Current JVM tuning is mixed, and you have to keep trying.
Summary
Java compared with Erlang, C, the more troublesome things, need to be prepared at the beginning of the program is how much space it needs, in other words, the JVM startup parameters to set the heap memory size, set the appropriate garbage collection mechanism, if the program needs more memory, need to stop the program, edit the startup parameters, And then start again. In a word, it is trouble.
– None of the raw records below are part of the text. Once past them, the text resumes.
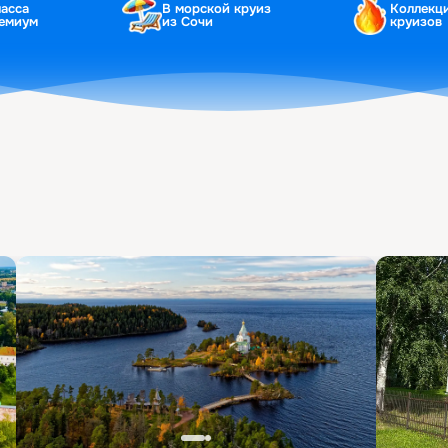
ласса
В морской круиз
Коллекц
ремиум
из Сочи
круизов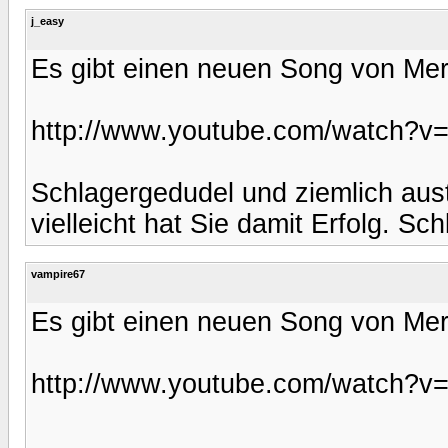
j_easy
Es gibt einen neuen Song von Meri
http://www.youtube.com/watch?v
Schlagergedudel und ziemlich aus
vielleicht hat Sie damit Erfolg. Sc
vampire67
Es gibt einen neuen Song von Meri
http://www.youtube.com/watch?v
The tuning of the JVM alone will have to be continuously and appropriately fine-tuned based on detection, information, logs, and so on.
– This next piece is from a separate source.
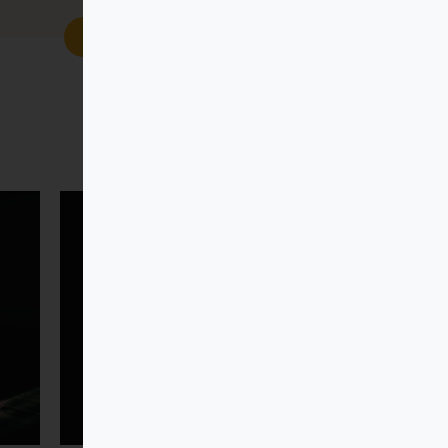
ver más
The JVM needs to specify the heap size in advance, which can be a problem compared to erlang/c.
GC (garbage collection), relatively troublesome, requires constant tuning of JVM parameters based on logs, JVM stack information, runtime conditions
Set a maximum connection target, multiple tests peaked, then release all connections, observe memory usage repeatedly, get a more appropriate system running memory value
Eclipse Memory Analyzer combines jmap to export a stack dump file to analyze the leak, or it's handy
If you want to modify the runtime content, or call it a hot load, the default is not
There will be a better reflection on the real machine.
Spit on the trough for a moment:
JAVA OSGI, rather than Erlang, requires someone to switch ideas, not something that is native, always awkward, and a patchwork of community or business companies is just a way to implement some of the enterprise features that object-oriented thermal loading does not have.
Test the source code and download Just_test.
1 million concurrent connection server notes Java Netty handling 1M connections what happens?